***** RECORDS FOR THE EXERCISE

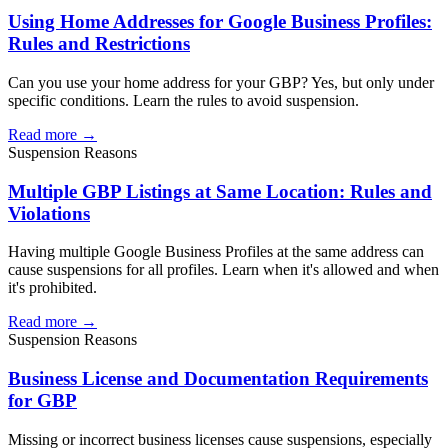
Using Home Addresses for Google Business Profiles:
Rules and Restrictions
Can you use your home address for your GBP? Yes, but only under
specific conditions. Learn the rules to avoid suspension.
Read more →
Suspension Reasons
Multiple GBP Listings at Same Location: Rules and
Violations
Having multiple Google Business Profiles at the same address can
cause suspensions for all profiles. Learn when it's allowed and when
it's prohibited.
Read more →
Suspension Reasons
Business License and Documentation Requirements
for GBP
Missing or incorrect business licenses cause suspensions, especially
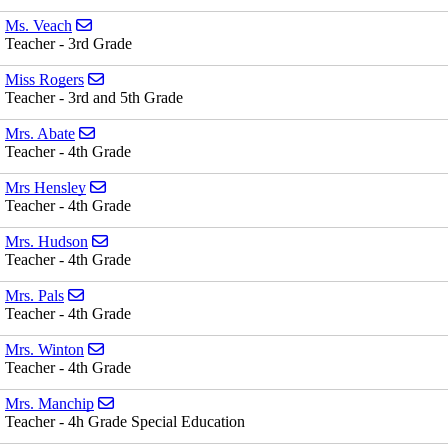
Send email to Ms. Veach
Ms. Veach
Teacher - 3rd Grade
Send email to Miss Rogers
Miss Rogers
Teacher - 3rd and 5th Grade
Send email to Mrs. Abate
Mrs. Abate
Teacher - 4th Grade
Send email to Mrs Hensley
Mrs Hensley
Teacher - 4th Grade
Send email to Mrs. Hudson
Mrs. Hudson
Teacher - 4th Grade
Send email to Mrs. Pals
Mrs. Pals
Teacher - 4th Grade
Send email to Mrs. Winton
Mrs. Winton
Teacher - 4th Grade
Send email to Mrs. Manchip
Mrs. Manchip
Teacher - 4h Grade Special Education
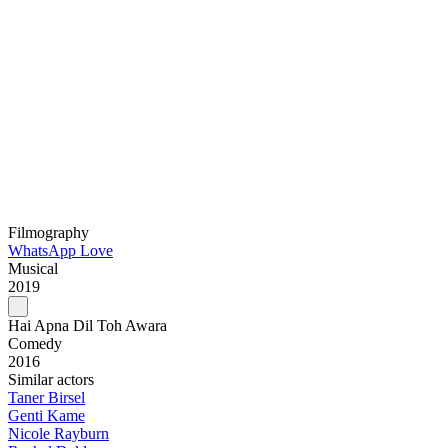
Filmography
WhatsApp Love
Musical
2019
Hai Apna Dil Toh Awara
Comedy
2016
Similar actors
Taner Birsel
Genti Kame
Nicole Rayburn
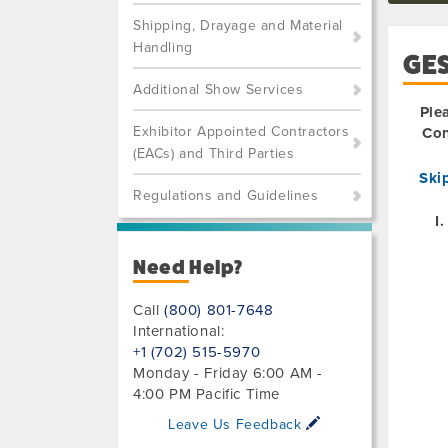
Shipping, Drayage and Material
Handling
GE
Additional Show Services
Ple
Exhibitor Appointed Contractors
Con
(EACs) and Third Parties
Ski
Regulations and Guidelines
Need Help?
Call
(800) 801-7648
International:
+1 (702) 515-5970
Monday - Friday 6:00 AM -
4:00 PM Pacific Time
Leave Us Feedback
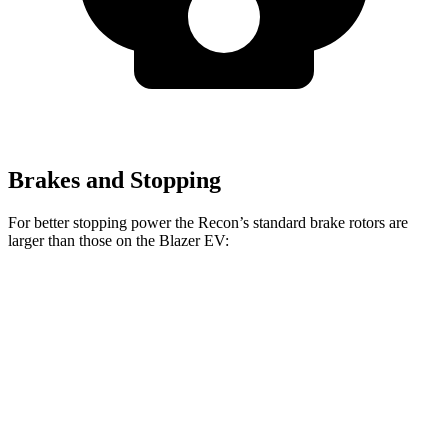
Brakes and Stopping
For better stopping power the Recon’s standard brake rotors are
larger than those on the Blazer EV:
Recon
Blazer EV
Front Rotors
13.8 inches
12.5 inches
Rear Rotors
13.8 inches
13.6 inches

**********

# [WHAT TO PRODUCE]
Wherever "cause" occurs in the entries above, copy the line it sits on.

# [EXERCISE RESPONSE]
cause suspensions for all profiles. Learn when it's allowed and when
Missing or incorrect business licenses cause suspensions, especially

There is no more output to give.